Tuesday, February 26, 2013

Red Carpe Diem


In a towel, preferably red, I'd stand in front of the foggy mirror and deliver my oscar speech. I'd thank my parents, my agent, my director, my amazing husband, my dog, my garbage man, all the people who ever disliked me because I'd made it and they hadn't... etc. I'd wrap and unwrap the towel to try and find the most flattering drape. I'd picture showing up on the red carpet: wet hair and everything, and when asked about my appearance (like, why my hair was wet) I'd tell the reporters that it was a choice and that I was making a statement about being wet and the important message that should send out to women everywhere. WE SHOULD ALL BE WET!

I will always desire the tallest and sharpest point at the tippy-top of the Hollywood food-chain. I often dream of coming back to my high school and/or college reunions with Oscars, Golden Globes, and SAG awards sewn into the lining of my mink coat that I'd take off at the front door of the gymnasium we'd have our reunion in. As the 10,000 dollar fur is lifted off my shoulders my mere presence in the room will blind people. Who's that? They'd whisper to themselves. That couldn't be...Natalie, could it?
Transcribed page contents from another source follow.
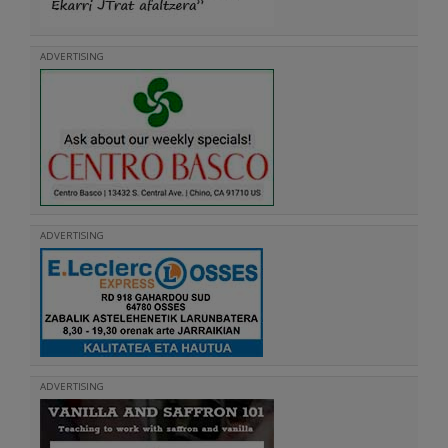
ADVERTISING
ADVERTISING
ADVERTISING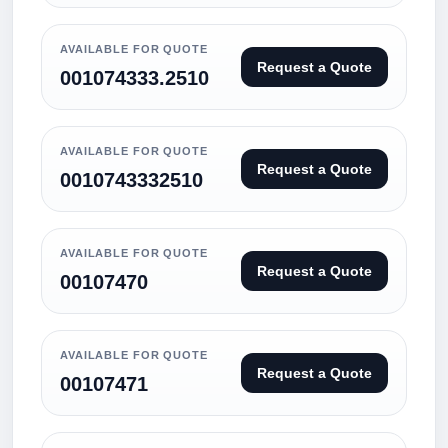
AVAILABLE FOR QUOTE
Request a Quote
001074333.2510
AVAILABLE FOR QUOTE
Request a Quote
0010743332510
AVAILABLE FOR QUOTE
Request a Quote
00107470
AVAILABLE FOR QUOTE
Request a Quote
00107471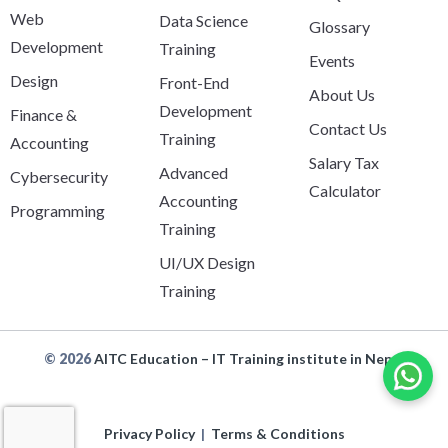
Web
Data Science
Glossary
Development
Training
Events
Design
Front-End
About Us
Development
Finance &
Contact Us
Training
Accounting
Salary Tax
Advanced
Cybersecurity
Calculator
Accounting
Programming
Training
UI/UX Design
Training
© 2026
AITC Education – IT Training institute in Nepal
Privacy Policy
|
Terms & Conditions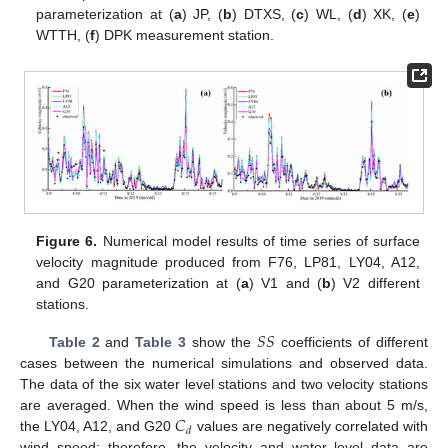
parameterization at (
a
) JP, (
b
) DTXS, (
c
) WL, (
d
) XK, (
e
)
WTTH, (
f
) DPK measurement station.
Figure 6.
Numerical model results of time series of surface
velocity magnitude produced from F76, LP81, LY04, A12,
and G20 parameterization at (
a
) V1 and (
b
) V2 different
stations.
𝑆
𝑆
Table 2
and
Table 3
show the
coefficients of different
cases between the numerical simulations and observed data.
The data of the six water level stations and two velocity stations
𝐶
are averaged. When the wind speed is less than about 5 m/s,
𝑑
the LY04, A12, and G20
values are negatively correlated with
wind speed; therefore, the velocity and water level data are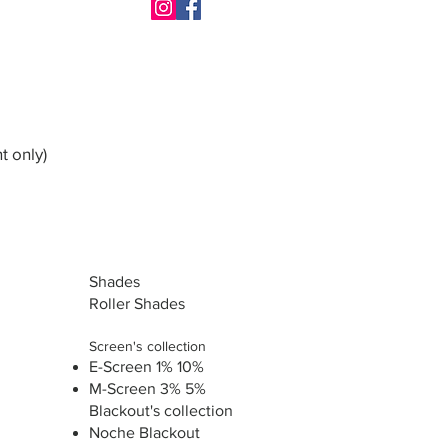
t only)
Shades
Roller Shades
Screen's collection
E-Screen 1% 10%
M-Screen 3% 5%
Blackout's collection
Noche Blackout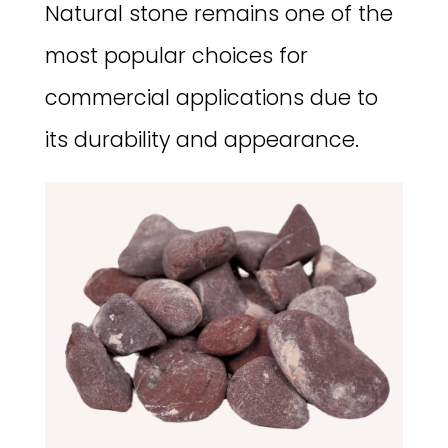
Natural stone remains one of the
most popular choices for
commercial applications due to
its durability and appearance.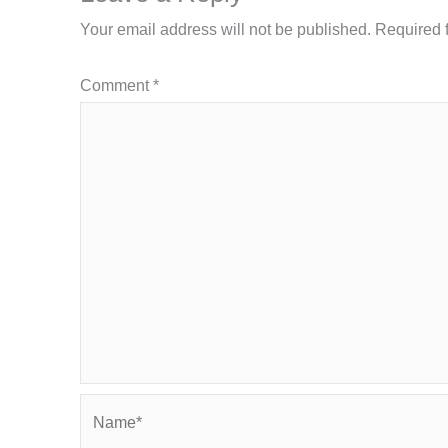
Your email address will not be published.
Required 
Comment
*
Name*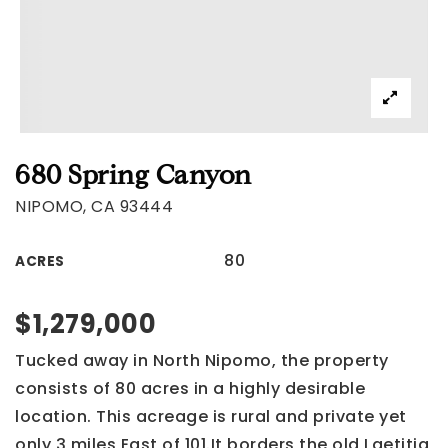
680 Spring Canyon
NIPOMO, CA 93444
80
ACRES
$1,279,000
Tucked away in North Nipomo, the property
consists of 80 acres in a highly desirable
location. This acreage is rural and private yet
only 3 miles East of 101.It borders the old Laetitia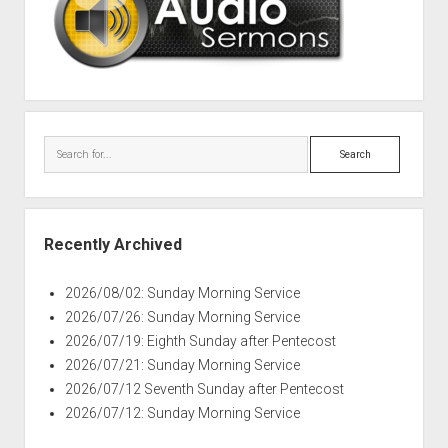
Search
Recently Archived
2026/08/02: Sunday Morning Service
2026/07/26: Sunday Morning Service
2026/07/19: Eighth Sunday after Pentecost
2026/07/21: Sunday Morning Service
2026/07/12 Seventh Sunday after Pentecost
2026/07/12: Sunday Morning Service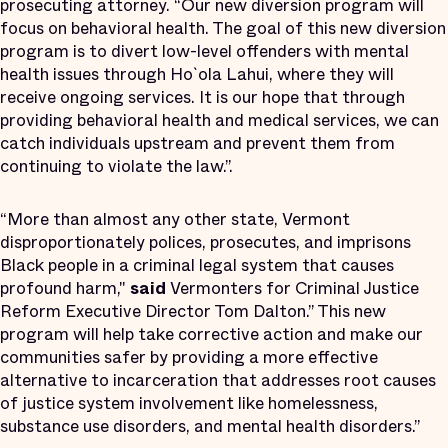
prosecuting attorney. “Our new diversion program will
focus on behavioral health. The goal of this new diversion
program is to divert low-level offenders with mental
health issues through Ho`ola Lahui, where they will
receive ongoing services. It is our hope that through
providing behavioral health and medical services, we can
catch individuals upstream and prevent them from
continuing to violate the law.”.
“More than almost any other state, Vermont
disproportionately polices, prosecutes, and imprisons
Black people in a criminal legal system that causes
profound harm,"
said
Vermonters for Criminal Justice
Reform Executive Director Tom Dalton.” This new
program will help take corrective action and make our
communities safer by providing a more effective
alternative to incarceration that addresses root causes
of justice system involvement like homelessness,
substance use disorders, and mental health disorders.”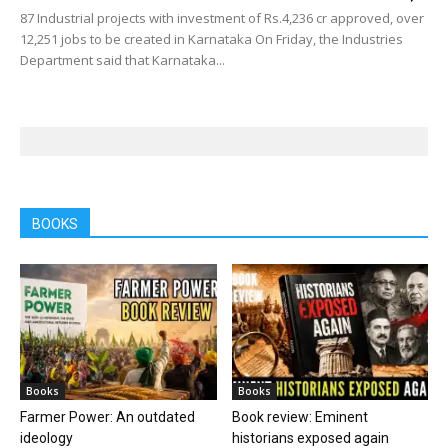
87 Industrial projects with investment of Rs.4,236 cr approved, over
12,251 jobs to be created in Karnataka On Friday, the Industries
Department said that Karnataka...
BOOKS
Books
Books
Farmer Power: An outdated
Book review: Eminent
ideology
historians exposed again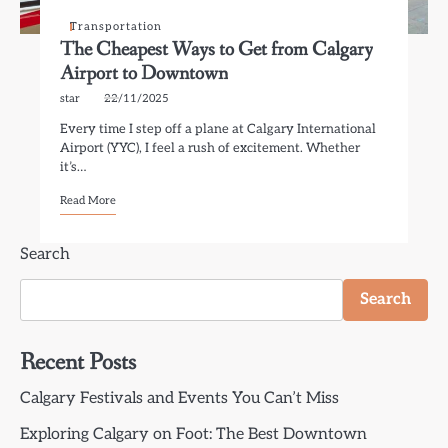
Transportation
The Cheapest Ways to Get from Calgary
Airport to Downtown
star
22/11/2025
Every time I step off a plane at Calgary International
Airport (YYC), I feel a rush of excitement. Whether
it’s…
Read More
Search
Search
Recent Posts
Calgary Festivals and Events You Can’t Miss
Exploring Calgary on Foot: The Best Downtown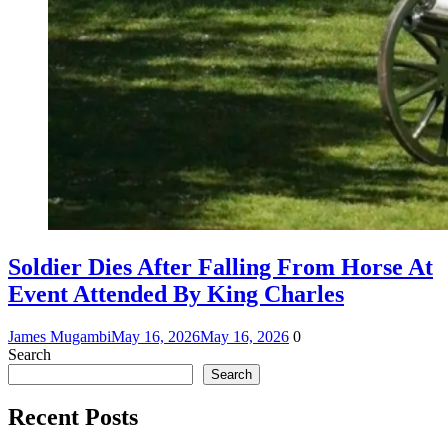
Soldier Dies After Falling From Horse At
Event Attended By King Charles
James Mugambi
May 16, 2026
May 16, 2026
0
Search
Search
Recent Posts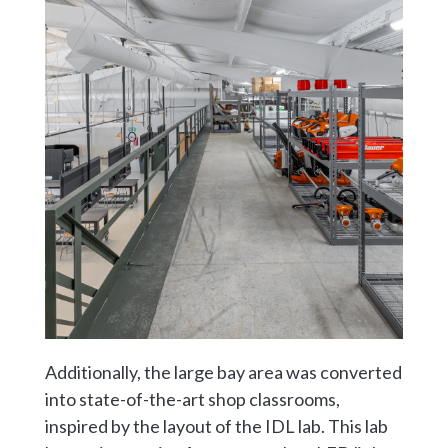
Additionally, the large bay area was converted
into state-of-the-art shop classrooms,
inspired by the layout of the IDL lab. This lab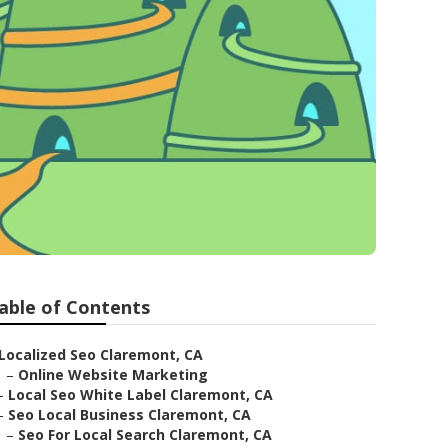
able of Contents
Localized Seo Claremont, CA
–
Online Website Marketing
–
Local Seo White Label Claremont, CA
–
Seo Local Business Claremont, CA
–
Seo For Local Search Claremont, CA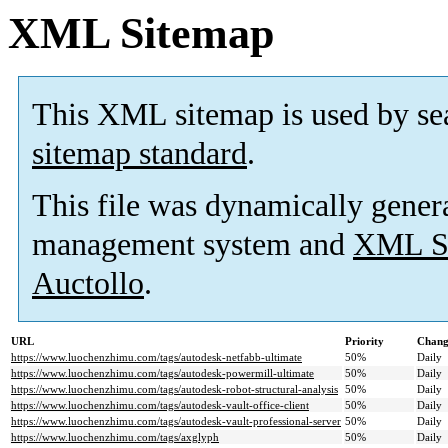
XML Sitemap
This XML sitemap is used by se
sitemap standard
.
This file was dynamically gener
management system and
XML Si
Auctollo
.
URL
Priority
Chang
https://www.luochenzhimu.com/tags/autodesk-netfabb-ultimate
50%
Daily
https://www.luochenzhimu.com/tags/autodesk-powermill-ultimate
50%
Daily
https://www.luochenzhimu.com/tags/autodesk-robot-structural-analysis
50%
Daily
https://www.luochenzhimu.com/tags/autodesk-vault-office-client
50%
Daily
https://www.luochenzhimu.com/tags/autodesk-vault-professional-server
50%
Daily
https://www.luochenzhimu.com/tags/axglyph
50%
Daily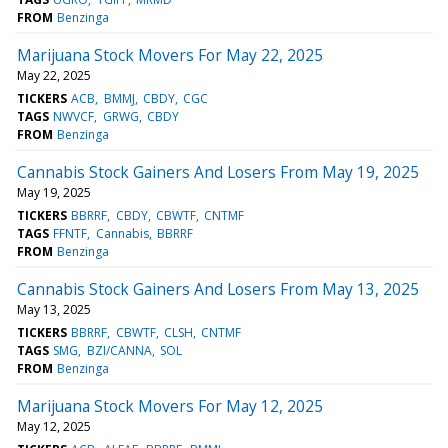
FROM
Benzinga
Marijuana Stock Movers For May 22, 2025
May 22, 2025
TICKERS
ACB
BMMJ
CBDY
CGC
TAGS
NWVCF
GRWG
CBDY
FROM
Benzinga
Cannabis Stock Gainers And Losers From May 19, 2025
May 19, 2025
TICKERS
BBRRF
CBDY
CBWTF
CNTMF
TAGS
FFNTF
Cannabis
BBRRF
FROM
Benzinga
Cannabis Stock Gainers And Losers From May 13, 2025
May 13, 2025
TICKERS
BBRRF
CBWTF
CLSH
CNTMF
TAGS
SMG
BZI/CANNA
SOL
FROM
Benzinga
Marijuana Stock Movers For May 12, 2025
May 12, 2025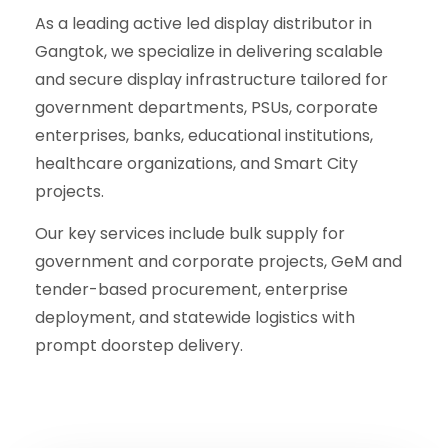
As a leading active led display distributor in
Gangtok, we specialize in delivering scalable
and secure display infrastructure tailored for
government departments, PSUs, corporate
enterprises, banks, educational institutions,
healthcare organizations, and Smart City
projects.
Our key services include bulk supply for
government and corporate projects, GeM and
tender-based procurement, enterprise
deployment, and statewide logistics with
prompt doorstep delivery.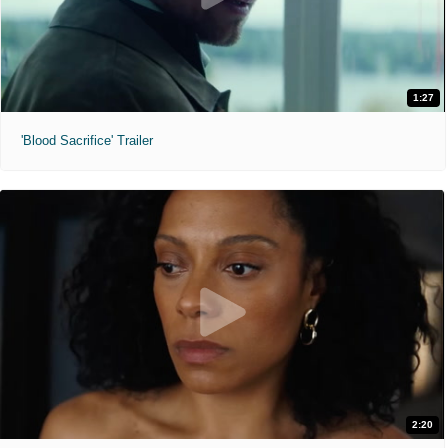
1:27
'Blood Sacrifice' Trailer
2:20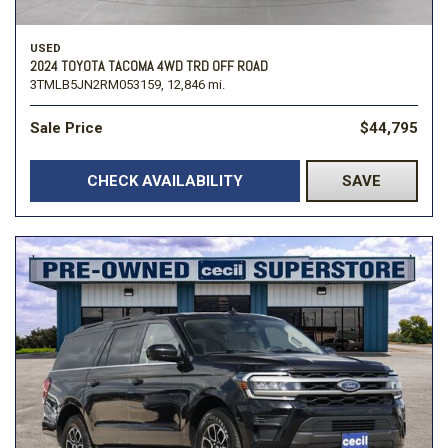
USED
2024 TOYOTA TACOMA 4WD TRD OFF ROAD
3TMLB5JN2RM053159,
12,846 mi.
Sale Price
$44,795
CHECK AVAILABILITY
SAVE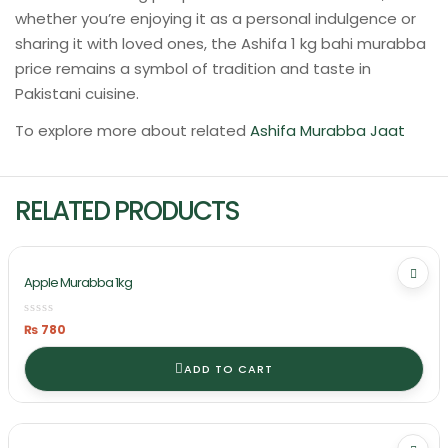
whether you’re enjoying it as a personal indulgence or
sharing it with loved ones, the Ashifa 1 kg bahi murabba
price remains a symbol of tradition and taste in
Pakistani cuisine.
To explore more about related
Ashifa Murabba Jaat
RELATED PRODUCTS
Apple Murabba 1kg
₨
780
ADD TO CART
I heard she recently starred in that film we've all heard of and gave the performance of the century. And I'd chuckle at the attention while reaching for a deviled egg.

Now that I'm a little older and wiser I look at those women, my age, walking the line; cameras and lights flashing in front of them with every step. I think of all the hard work those people have to do everyday. I'm not talking about memorizing lines, showing up to call at 6am for make-up, wearing a ton of beautiful costumes or flying around to different locations. I mean, the work part of being that famous. The little things in life that suddenly become very big and difficult, like: grocery shopping or taking a walk in the park. Being a famous actress they probably have to monitor what they're eating at all times, work out constantly, and then be torn apart by the press and fans over looking too fat or too thin. That's the work I don't want. I don't want to be so famous that I can't be anonymous.

I do, however, want to be successful. And I want to be successful enough so that when I do show up for the reunion and come in the door, no one stops talking because a famous person walked in, but when I join a conversation, people will be impressed by what they've heard about about the projects I'm involved in.

When I'm really having interviews in real life, and I make the occasional appearances on a Red Carpet, my "towel" (that I imagined in the bathroom mirror) would actually be a vintage 1960's style Versace, with the sleeves off my shoulders and a small understated diamond earring in each ear. Then, I'll go back home and make pig-nosed faces in the mirror and pretend I was a person who did nothing with their life and play with my towel so I looked like a bum. And when asked by an imaginary documentary maker as to why my hair was wet I'd say: GIVE ME FOOD AND I'LL TELL YOU ABOUT THE ALIENS! Because playing into a mirror is too damn fun to stop.